PROBLEM STATEMENT.
Repeat all of the data exactly. Leave nothing out.

ENTRIES SHOWN.
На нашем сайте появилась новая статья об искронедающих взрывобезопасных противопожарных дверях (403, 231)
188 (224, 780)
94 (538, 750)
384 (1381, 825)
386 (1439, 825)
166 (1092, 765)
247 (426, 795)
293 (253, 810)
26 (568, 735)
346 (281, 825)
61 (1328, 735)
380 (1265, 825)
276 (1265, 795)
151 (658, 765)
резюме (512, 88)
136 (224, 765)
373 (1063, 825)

SOLUTION TO THIS TASK.
На нашем сайте появилась новая статья об искронедающих взрывобезопасных противопожарных дверях (403, 231)
188 (224, 780)
94 (538, 750)
384 (1381, 825)
386 (1439, 825)
166 (1092, 765)
247 (426, 795)
293 (253, 810)
26 (568, 735)
346 (281, 825)
61 (1328, 735)
380 (1265, 825)
276 (1265, 795)
151 (658, 765)
резюме (512, 88)
136 (224, 765)
373 (1063, 825)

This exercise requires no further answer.